In 1926, Adams increased his batting average to .309, and stole a career-high 27 bases, second-best in the National League. He also played all 154 games of the season, finished first in at-bats for the second year in a row with 624, and finished first in plate appearances with 700. The 1927 season saw Adams being used mainly as a utility infielder, although he started nearly every game. He played 60 games at second base, 53 at third base, and 40 at shortstop. He led the league in at-bats for the third year in a row with 647, and stole 26 bases for the third year in a row.

===Pittsburgh Pirates===
The 1927 season marked the end of Adams' time in Chicago. On November 28, 1927, Adams was traded, along with Pete Scott, to the Pittsburgh Pirates for Kiki Cuyler. Manager Joe McCarthy was criticized for the move, as the Cubs has plenty of outfield strength, but lacked a solid infield presence. It was also considered a good move for Pittsburgh, with sportswriters picking the Pirates to finish first the National League in 1928. He was given the starting second baseman job for the 1928 season. Adams took the place of George Grantham, so was moved to first base, the second time that Adams forced Grantham to another infield position. However, his batting average began to decline, and by the 1929 season, Adams was being used as a utility infielder. At the end of the season, the St. Louis Cardinals purchased his contract from the Pirates after two seasons of playing in Pittsburgh.

===St. Louis Cardinals===
As the 1930 season began, Adams was given the starting third baseman job. He went on to have a career high batting average of .314, and hit a career high nine triples. Adams played all six games in the 1930 World Series, hitting .143 as the Cardinals ended up losing the series. That season, every Cardinals player with over 300 at-bats had a batting average over .300, the only time in history this has happened. The 1931 season ended up being a career year for Adams. He was first in the league in doubles with 46, and had over 600 at-bats for the fourth season. Adams also placed in MVP voting, finishing ninth with 18 votes. He played 143 games over the season; however, an injury in September caused him to miss postseason time. Adams was injured on September 20 when, after winning a bunting and running contest before the game, he sprained his ankle while taking part in the baserunning challenge. He played two games as the Cardinals won the 1931 World Series. Adams was the last surviving member of the 1931 World Champion Cardinals. The following season, he only played 31 games due to injury.

===Cincinnati Reds===
On May 7, 1933, Adams was traded along with Paul Derringer and Allyn Stout to the Cincinnati Reds for Leo Durocher, Dutch Henry, and Jack Ogden, after playing only eight games for the Cardinals that season. He became the starting leadoff man during the 1933 season, as he had been for the other teams he played for. During the 1934 season, as primarily a backup to Mark Koenig, Adams was used as the backup second baseman and third baseman. At the end of the season, Adams was released, then retired at the end of the 1935 season.
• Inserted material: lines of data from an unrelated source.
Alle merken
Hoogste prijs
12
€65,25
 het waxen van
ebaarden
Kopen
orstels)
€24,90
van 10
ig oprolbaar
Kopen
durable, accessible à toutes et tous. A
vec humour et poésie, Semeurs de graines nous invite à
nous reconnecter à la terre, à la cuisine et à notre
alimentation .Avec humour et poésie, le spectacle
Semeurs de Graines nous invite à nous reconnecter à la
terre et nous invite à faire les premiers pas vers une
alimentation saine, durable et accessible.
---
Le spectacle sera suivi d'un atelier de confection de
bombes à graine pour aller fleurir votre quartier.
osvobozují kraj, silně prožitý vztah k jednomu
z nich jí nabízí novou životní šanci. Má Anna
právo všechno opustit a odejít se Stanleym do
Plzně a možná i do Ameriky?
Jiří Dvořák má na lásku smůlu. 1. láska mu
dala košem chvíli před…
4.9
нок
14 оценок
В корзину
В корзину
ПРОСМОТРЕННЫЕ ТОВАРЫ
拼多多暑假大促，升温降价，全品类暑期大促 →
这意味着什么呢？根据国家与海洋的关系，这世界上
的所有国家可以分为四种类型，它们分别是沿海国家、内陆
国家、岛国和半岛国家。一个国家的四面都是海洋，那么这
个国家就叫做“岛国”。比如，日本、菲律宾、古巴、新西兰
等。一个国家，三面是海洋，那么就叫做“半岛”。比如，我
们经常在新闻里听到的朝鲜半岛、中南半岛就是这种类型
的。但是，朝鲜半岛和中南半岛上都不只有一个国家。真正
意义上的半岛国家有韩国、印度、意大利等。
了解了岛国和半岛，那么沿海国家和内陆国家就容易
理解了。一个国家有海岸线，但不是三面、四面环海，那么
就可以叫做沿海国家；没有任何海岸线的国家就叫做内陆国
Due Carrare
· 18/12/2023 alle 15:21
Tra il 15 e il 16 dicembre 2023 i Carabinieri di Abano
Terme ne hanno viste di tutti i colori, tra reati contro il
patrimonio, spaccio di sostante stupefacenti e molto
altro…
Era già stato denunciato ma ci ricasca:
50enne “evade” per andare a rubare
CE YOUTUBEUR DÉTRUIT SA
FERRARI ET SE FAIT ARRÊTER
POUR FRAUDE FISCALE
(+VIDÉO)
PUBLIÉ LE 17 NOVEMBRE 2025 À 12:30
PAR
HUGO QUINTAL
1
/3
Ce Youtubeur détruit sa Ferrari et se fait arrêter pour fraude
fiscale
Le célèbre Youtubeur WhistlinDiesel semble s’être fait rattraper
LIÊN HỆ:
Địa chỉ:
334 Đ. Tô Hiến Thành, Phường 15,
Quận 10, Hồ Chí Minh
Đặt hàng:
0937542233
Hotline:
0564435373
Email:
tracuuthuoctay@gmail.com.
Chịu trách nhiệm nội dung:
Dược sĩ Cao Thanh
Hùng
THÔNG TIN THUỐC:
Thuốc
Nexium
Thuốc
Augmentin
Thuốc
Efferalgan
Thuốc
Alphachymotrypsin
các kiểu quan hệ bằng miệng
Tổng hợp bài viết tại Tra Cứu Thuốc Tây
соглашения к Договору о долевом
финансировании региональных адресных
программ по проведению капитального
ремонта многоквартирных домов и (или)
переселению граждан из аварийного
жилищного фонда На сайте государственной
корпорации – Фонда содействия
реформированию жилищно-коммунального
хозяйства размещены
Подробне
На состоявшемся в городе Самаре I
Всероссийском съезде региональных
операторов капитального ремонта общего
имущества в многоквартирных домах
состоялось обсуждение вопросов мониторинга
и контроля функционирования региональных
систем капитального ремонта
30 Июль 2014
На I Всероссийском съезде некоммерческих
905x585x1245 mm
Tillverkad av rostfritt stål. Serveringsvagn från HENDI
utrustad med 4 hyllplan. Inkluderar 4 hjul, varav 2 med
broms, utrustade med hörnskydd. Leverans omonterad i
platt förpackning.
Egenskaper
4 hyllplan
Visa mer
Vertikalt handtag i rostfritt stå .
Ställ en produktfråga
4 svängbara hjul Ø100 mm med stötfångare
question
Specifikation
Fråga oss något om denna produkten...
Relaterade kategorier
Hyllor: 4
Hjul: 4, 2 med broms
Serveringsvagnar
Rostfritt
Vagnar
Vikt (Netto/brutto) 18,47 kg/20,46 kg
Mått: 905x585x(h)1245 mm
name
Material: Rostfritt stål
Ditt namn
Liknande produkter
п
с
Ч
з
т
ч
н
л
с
After his retirement, he became a farmer and a service station operator in Tremont, Pennsylvania.

When he died in Pottsville, Pennsylvania on February 24, 1989, he was the last remaining player of the St. Louis Cardinals in the 1931 World Series.

==Career statistics==
In 1,424 games over 13 seasons, Adams posted a .286 batting average (1,588-for-5,557) with 844 runs, 249 doubles, 48 triples, 9 home runs, 394 RBI, 154 stolen bases, 453 bases on balls, .343 on-base percentage and .353 slugging percentage. He finished his career with a .963 fielding percentage playing at second base, third base, shortstop and several games in the outfield. In the 1930 and '31 World Series, he was unproductive, hitting only .160 (4-for-25) with only one RBI.